Extracted entries START

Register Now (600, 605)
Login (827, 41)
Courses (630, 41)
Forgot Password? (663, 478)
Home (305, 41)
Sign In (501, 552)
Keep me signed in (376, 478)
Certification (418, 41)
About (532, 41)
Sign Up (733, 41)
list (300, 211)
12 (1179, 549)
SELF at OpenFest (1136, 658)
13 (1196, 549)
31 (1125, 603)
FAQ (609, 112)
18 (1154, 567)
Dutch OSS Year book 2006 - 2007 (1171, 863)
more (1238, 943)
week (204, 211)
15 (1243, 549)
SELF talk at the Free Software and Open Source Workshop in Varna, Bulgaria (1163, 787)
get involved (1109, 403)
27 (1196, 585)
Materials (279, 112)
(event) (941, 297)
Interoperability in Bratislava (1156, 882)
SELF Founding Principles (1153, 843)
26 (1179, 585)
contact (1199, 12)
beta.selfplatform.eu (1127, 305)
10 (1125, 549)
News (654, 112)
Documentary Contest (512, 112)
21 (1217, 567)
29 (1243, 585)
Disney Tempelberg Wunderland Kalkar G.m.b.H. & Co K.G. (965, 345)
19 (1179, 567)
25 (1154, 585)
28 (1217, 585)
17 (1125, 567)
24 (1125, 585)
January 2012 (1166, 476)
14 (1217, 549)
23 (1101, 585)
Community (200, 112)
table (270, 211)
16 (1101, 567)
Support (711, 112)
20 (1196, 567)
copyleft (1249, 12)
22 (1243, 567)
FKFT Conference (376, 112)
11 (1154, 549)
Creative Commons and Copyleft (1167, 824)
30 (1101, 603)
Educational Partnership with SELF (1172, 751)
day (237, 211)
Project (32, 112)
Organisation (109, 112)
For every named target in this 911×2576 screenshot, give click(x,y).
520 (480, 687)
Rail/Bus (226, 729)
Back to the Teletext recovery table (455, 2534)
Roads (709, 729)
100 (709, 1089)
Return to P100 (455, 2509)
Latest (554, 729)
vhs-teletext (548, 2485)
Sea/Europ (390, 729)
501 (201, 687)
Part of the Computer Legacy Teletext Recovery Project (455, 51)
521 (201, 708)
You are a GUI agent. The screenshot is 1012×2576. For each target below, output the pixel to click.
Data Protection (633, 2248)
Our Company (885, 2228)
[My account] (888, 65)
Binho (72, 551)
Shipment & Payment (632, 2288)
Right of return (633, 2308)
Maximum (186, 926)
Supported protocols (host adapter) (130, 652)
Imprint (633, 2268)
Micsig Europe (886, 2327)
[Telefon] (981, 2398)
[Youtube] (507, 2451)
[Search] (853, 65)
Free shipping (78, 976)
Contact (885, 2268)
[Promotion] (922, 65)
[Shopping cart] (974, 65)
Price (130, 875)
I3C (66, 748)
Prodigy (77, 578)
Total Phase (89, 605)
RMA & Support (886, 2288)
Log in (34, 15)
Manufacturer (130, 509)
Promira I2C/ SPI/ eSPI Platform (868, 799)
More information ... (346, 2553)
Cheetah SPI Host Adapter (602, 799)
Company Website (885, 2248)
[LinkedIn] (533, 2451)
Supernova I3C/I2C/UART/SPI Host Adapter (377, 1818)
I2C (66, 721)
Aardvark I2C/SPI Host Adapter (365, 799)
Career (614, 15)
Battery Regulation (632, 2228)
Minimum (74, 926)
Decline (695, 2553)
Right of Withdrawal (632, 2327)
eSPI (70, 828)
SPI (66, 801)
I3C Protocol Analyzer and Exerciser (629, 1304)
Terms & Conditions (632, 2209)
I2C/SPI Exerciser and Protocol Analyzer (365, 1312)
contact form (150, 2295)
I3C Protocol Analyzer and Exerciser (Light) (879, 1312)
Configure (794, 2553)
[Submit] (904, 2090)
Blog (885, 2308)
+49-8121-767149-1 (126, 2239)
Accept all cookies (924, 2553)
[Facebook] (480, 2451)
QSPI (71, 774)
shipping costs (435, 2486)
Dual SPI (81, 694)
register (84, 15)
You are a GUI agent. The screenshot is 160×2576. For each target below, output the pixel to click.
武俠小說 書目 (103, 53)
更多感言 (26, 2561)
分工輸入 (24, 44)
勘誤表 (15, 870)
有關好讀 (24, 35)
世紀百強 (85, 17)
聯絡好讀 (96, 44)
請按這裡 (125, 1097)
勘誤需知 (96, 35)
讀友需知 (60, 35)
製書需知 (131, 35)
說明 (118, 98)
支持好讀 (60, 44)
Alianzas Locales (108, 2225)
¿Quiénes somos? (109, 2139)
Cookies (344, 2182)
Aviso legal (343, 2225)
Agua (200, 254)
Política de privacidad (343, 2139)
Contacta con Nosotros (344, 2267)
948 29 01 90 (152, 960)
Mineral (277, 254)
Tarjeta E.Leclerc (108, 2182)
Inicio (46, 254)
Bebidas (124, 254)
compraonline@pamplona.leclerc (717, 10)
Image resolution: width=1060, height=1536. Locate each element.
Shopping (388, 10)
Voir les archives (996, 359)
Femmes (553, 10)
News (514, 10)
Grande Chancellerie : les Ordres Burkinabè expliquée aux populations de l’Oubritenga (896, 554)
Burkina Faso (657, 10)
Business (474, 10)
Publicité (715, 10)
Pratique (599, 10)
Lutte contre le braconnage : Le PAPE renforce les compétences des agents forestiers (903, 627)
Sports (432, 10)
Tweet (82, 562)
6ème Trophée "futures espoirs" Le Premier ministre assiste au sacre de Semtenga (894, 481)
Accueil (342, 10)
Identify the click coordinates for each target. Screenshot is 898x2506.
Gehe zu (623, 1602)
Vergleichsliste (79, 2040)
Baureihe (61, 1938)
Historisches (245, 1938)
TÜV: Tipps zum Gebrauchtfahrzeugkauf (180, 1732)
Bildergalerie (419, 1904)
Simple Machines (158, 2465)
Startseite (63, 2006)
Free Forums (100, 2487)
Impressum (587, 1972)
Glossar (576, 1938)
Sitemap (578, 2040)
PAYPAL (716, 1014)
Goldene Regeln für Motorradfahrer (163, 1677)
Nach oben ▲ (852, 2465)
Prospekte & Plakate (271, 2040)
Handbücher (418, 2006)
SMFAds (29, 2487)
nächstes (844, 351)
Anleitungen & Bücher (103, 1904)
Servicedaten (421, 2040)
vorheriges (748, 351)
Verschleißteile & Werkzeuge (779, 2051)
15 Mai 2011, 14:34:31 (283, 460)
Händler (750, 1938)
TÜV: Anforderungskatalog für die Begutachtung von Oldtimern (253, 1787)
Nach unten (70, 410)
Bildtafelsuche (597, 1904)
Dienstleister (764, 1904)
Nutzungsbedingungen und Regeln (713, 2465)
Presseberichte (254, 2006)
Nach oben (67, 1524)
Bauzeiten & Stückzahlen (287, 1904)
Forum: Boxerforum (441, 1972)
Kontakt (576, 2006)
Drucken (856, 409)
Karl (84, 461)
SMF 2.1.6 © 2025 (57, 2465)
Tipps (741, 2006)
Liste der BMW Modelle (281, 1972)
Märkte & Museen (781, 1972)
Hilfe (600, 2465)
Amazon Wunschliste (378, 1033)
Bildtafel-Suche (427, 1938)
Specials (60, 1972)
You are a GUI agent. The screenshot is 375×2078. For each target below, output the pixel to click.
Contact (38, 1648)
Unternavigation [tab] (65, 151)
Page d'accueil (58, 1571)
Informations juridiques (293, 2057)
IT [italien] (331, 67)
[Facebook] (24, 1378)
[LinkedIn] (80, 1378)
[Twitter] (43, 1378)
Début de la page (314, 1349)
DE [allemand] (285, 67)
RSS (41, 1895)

Extracted entries END

For this exercise, copy each line from the listing above that has the word "pixel".

You are a GUI agent. The screenshot is 1012×2576. For each target below, output the pixel to click.
You are a GUI agent. The screenshot is 160×2576. For each target below, output the pixel to click.
You are a GUI agent. The screenshot is 375×2078. For each target below, output the pixel to click.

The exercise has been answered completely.